= Latoya Greaves =

Jamaican hurdler (born 1986)

Latoya Greaves (born May 31, 1986) is a Jamaican hurdler. At the 2012 Summer Olympics, she was due to compete in the Women's 100 metres hurdles but did not start due to injury.

Greaves achieved much success in regional age category competitions. After a runner-up finish in the 100 metres hurdles at the 2001 CARIFTA Games (youth section), she returned the year after to win a 100/300 m hurdles double at the 2002 CARIFTA Games. After moving into the junior (under 20) category, she won two straight 100 m hurdles titles at the 2004 CARIFTA Games and 2005 CARIFTA Games.

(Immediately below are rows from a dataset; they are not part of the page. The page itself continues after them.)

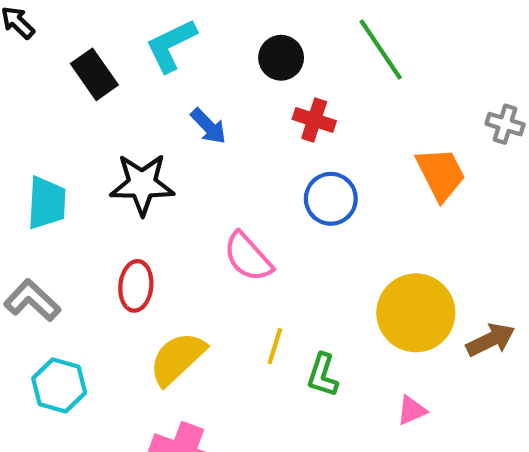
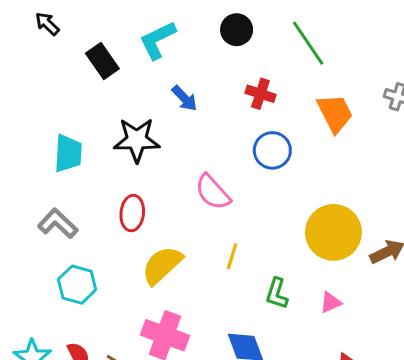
black circle: (281, 58) -> (237, 30), moved
orange trapezoid: (441, 174) -> (335, 113), moved
green L-shape: (323, 375) -> (277, 294), moved

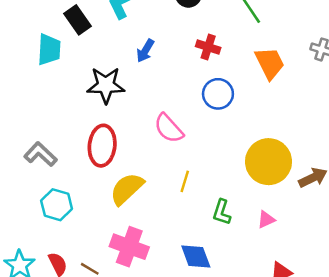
blue arrow: (184, 98) -> (145, 51), turned 75
cyan trapezoid: (68, 153) -> (49, 49), moved
red ellipse: (132, 213) -> (102, 146), size x1.4

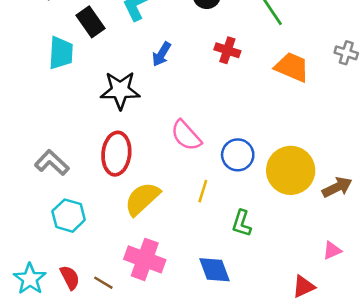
orange trapezoid: (270, 63) -> (292, 67), turned -40
blue circle: (218, 94) -> (238, 155), moved
pink triangle: (266, 220) -> (332, 250), moved

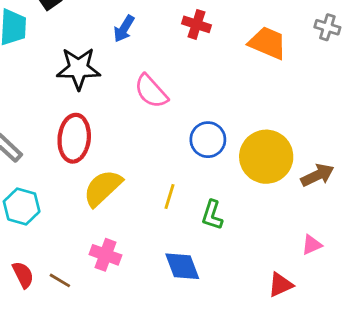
pink semicircle: (186, 136) -> (151, 91), moved
yellow line: (203, 191) -> (169, 197), moved
pink cross: (145, 259) -> (105, 255), size x0.7

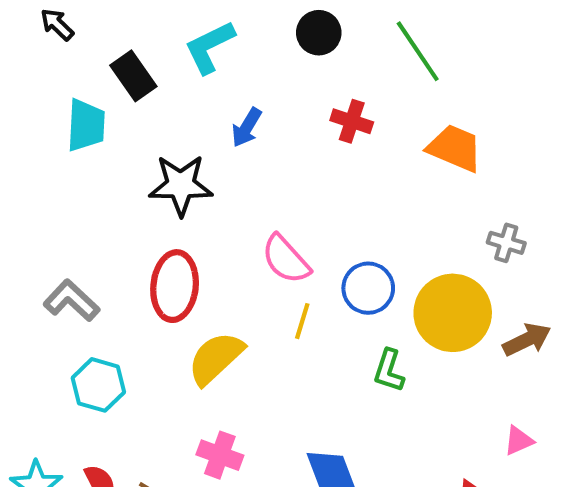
gray cross: (327, 27) -> (506, 243), moved
pink semicircle: (151, 91) -> (286, 259), moved
yellow line: (169, 197) -> (302, 321), moved
green L-shape: (212, 215) -> (389, 371), moved

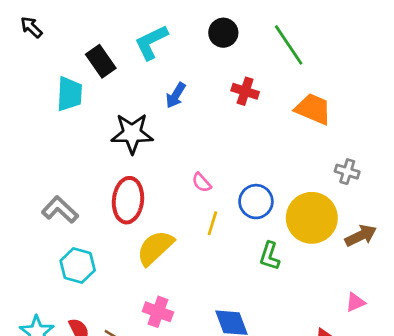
black arrow: (57, 24) -> (31, 27), moved
pink semicircle: (286, 259) -> (202, 182), size x0.6

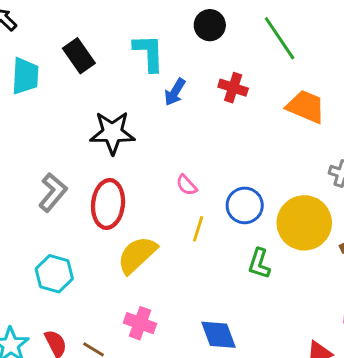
cyan L-shape: (151, 42) -> (149, 53), moved, turned 114
cyan trapezoid: (69, 94) -> (25, 76), moved
blue arrow: (176, 95) -> (175, 92), moved
gray L-shape: (60, 210) -> (53, 192), moved, turned 87

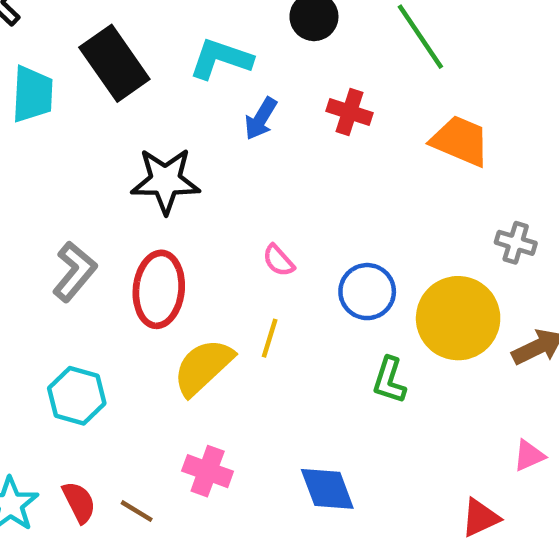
cyan L-shape: (149, 53) -> (221, 59), turned -69
black rectangle: (79, 56) -> (114, 63), size x1.4
yellow line: (198, 229) -> (270, 338), moved

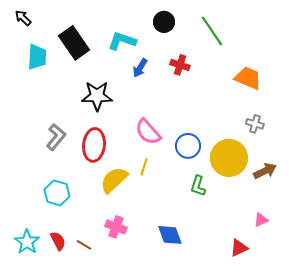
orange trapezoid: (460, 141) -> (248, 78), moved
pink semicircle: (279, 261) -> (148, 132), size x1.8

She was a double relay medallist in the youth section at the 2002 Central American and Caribbean Junior Championships in Athletics, including a championship record in the 4 × 100 m relay alongside Shelly-Ann Fraser, Anneisha McLaughlin and Diane Dietrich. She further established herself individually with a gold medal in the hurdles at the 2005 Pan American Junior Athletics Championships. Her last international age category medal came at the 2008 NACAC Under-23 Championships in Athletics, where she was behind Americans Tiffany Ofili and Kristi Castlin.
She competed collegiately for the University of Oklahoma.